2. Load the presets into your LR (instructions can be found on our FAQ and are the same for all presets we sell.)
3. Pick out some images to play with. For this collection, we recommend images that are lower contrast, and lower saturation, as Sublime adds a healthy dose of color and contrast. Images with lots of scenery are absolutely ideal, as all that added drama will make them look incredible! Here are a few great examples of the kinds of images Sublime was made for:
Images by Brittany Bennion Photography & Nicki Bosch Photography
And here are the same images edited with Sublime!
4. Try your presets on your images.

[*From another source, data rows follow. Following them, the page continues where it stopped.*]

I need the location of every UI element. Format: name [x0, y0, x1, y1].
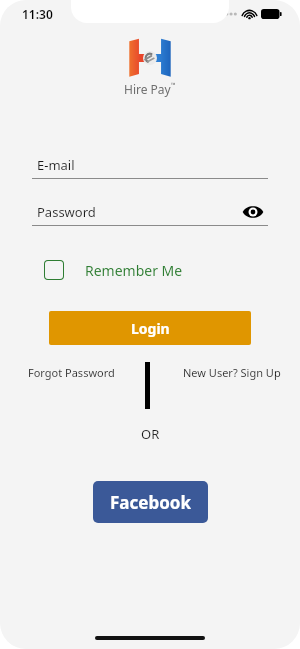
staticText: Password — [37, 203, 96, 221]
staticText: 11:30 — [22, 6, 53, 22]
staticText: OR — [141, 425, 160, 443]
button[interactable]: Remember Me — [42, 256, 185, 284]
button[interactable]: Forgot Password — [26, 363, 117, 382]
staticText: Facebook — [110, 491, 191, 514]
staticText: Login — [131, 319, 170, 338]
staticText: ™ — [171, 81, 176, 89]
button[interactable]: New User? Sign Up — [181, 363, 283, 382]
staticText: E-mail — [37, 156, 75, 174]
staticText: Hire Pay — [124, 81, 171, 97]
button[interactable]: E-mail — [32, 154, 268, 176]
button[interactable]: Facebook — [93, 481, 208, 523]
button[interactable]: Show password — [238, 201, 268, 223]
button[interactable]: Password — [32, 201, 268, 223]
staticText: Remember Me — [85, 261, 183, 280]
button[interactable]: Login — [49, 311, 251, 345]
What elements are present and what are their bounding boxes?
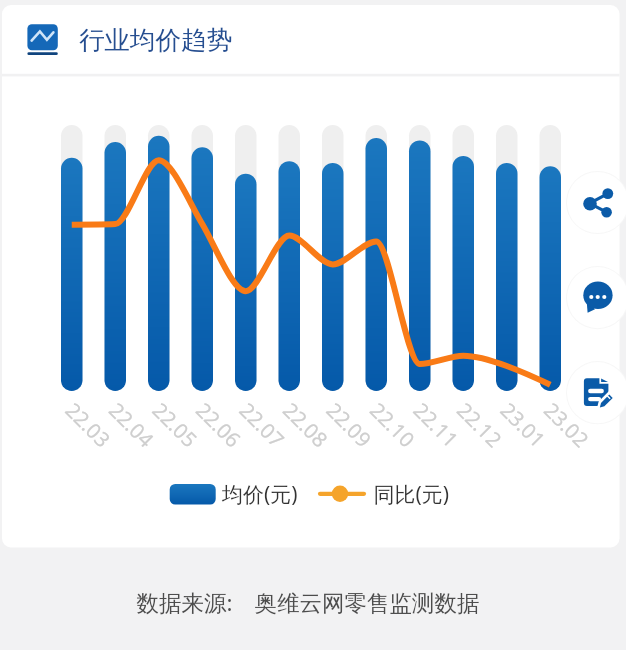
button[interactable]: Comment <box>566 266 626 329</box>
button[interactable]: Edit report <box>566 361 626 424</box>
button[interactable]: Share <box>566 171 626 234</box>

If you notice that all of them are looking much too cool or too warm, don't be alarmed-- this is just a product of the variations in starting white balance depending on your camera, settings, and file type. Just use your handy-dandy Temperature As Shot preset to fix any temperature issues.
For example, here is an image that has a warm starting white balance, which is making the Sublime presets cooler than normal---I know Divine is supposed to be slightly warming but instead it comes out very cool:
And here I've corrected it with one click of the Temperature As Shot adjustment preset, and it's looking lovely!
It's that easy! If your image goes too bright (should only happen on already bright images, as Sublime tends to run relatively dark) you can click Exposure As Shot to bring that down some.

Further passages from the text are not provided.